THE PROBLEM: For each line below that contains the word "Delivery", return that line.

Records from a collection
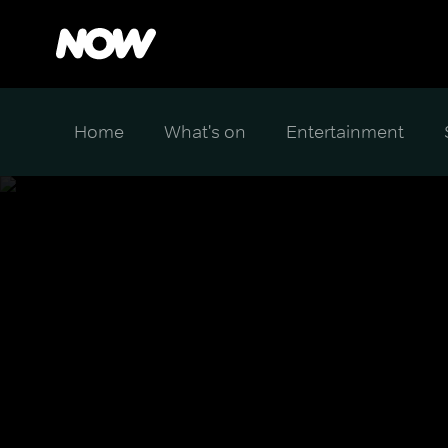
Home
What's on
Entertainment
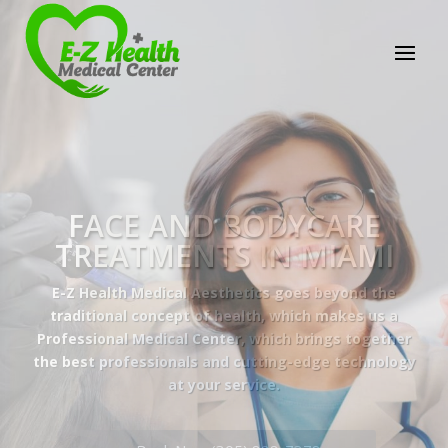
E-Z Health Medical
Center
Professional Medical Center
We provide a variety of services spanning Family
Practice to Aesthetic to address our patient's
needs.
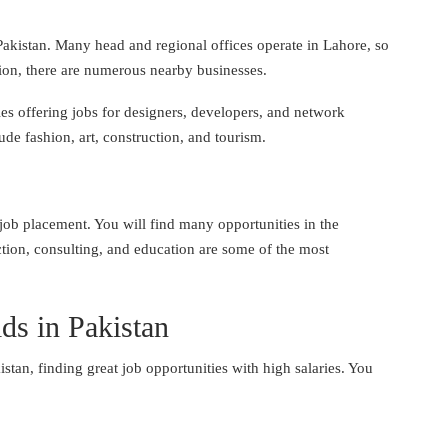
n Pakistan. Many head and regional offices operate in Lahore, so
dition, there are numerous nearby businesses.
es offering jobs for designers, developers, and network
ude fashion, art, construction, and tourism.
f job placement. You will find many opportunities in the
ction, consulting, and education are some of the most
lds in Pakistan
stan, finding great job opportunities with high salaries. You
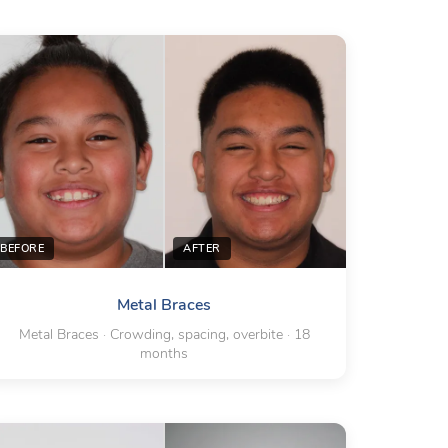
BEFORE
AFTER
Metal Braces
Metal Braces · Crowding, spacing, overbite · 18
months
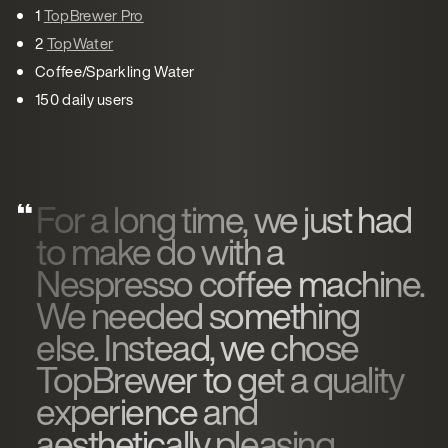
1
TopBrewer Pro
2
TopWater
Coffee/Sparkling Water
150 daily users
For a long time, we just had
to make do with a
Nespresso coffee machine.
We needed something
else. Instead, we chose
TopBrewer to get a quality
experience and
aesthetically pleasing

---

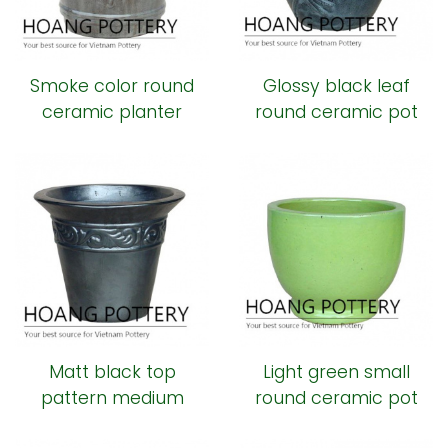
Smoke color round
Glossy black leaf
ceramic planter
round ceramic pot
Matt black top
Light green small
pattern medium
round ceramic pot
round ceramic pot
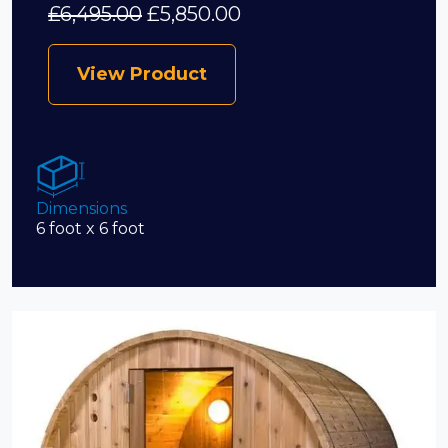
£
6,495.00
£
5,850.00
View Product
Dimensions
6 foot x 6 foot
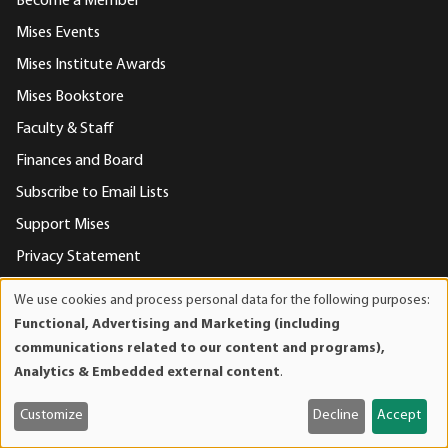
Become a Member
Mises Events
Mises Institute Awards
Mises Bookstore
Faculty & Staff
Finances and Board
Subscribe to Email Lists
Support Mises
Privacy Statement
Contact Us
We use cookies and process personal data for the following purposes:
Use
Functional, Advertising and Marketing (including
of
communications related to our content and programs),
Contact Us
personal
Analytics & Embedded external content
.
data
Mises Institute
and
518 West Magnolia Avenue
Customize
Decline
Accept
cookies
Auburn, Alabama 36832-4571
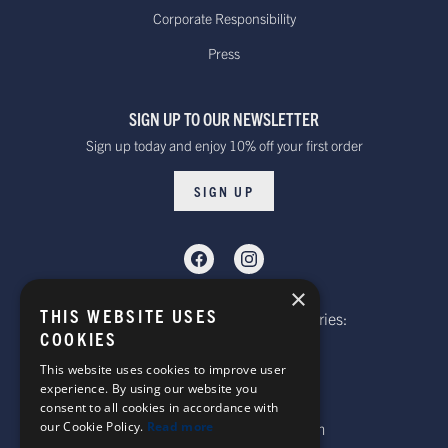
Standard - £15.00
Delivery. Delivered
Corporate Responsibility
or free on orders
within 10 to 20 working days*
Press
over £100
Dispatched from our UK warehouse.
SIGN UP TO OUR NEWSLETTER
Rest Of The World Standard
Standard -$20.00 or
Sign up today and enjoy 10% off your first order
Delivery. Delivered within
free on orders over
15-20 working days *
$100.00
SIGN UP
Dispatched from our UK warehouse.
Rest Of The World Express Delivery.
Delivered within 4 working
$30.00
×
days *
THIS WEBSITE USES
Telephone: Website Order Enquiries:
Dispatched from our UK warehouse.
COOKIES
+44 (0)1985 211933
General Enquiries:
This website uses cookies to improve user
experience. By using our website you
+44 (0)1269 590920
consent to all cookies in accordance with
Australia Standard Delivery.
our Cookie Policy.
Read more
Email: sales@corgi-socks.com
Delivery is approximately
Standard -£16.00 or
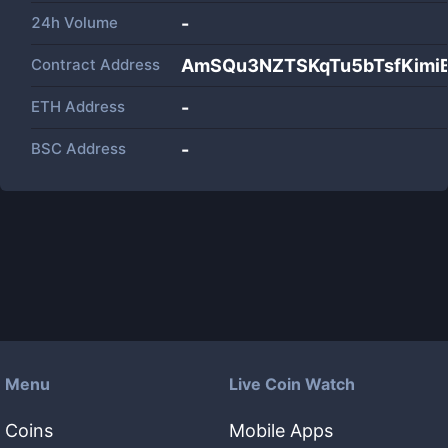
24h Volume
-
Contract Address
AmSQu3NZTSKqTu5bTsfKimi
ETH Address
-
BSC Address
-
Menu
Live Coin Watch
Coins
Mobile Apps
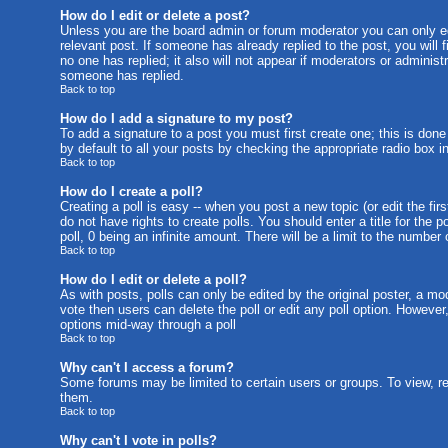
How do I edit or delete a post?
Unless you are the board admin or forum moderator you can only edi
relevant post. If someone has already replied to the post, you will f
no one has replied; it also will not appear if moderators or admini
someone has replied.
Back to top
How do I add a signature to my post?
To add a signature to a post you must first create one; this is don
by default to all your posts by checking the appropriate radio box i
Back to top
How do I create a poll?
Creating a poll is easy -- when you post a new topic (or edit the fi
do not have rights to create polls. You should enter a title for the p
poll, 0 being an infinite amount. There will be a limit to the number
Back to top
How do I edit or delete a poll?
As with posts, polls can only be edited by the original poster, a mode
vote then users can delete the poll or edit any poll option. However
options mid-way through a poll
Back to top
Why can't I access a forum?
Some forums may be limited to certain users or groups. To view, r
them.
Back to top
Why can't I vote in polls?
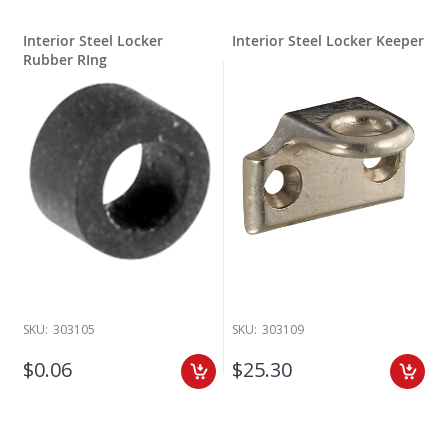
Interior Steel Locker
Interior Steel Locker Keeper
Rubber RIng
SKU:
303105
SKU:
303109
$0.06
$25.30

OUTPUT OF THE EXERCISE:
Delivery. Delivered
Delivery. Delivered within
Rest Of The World Express Delivery.
Australia Standard Delivery.
Delivery is approximately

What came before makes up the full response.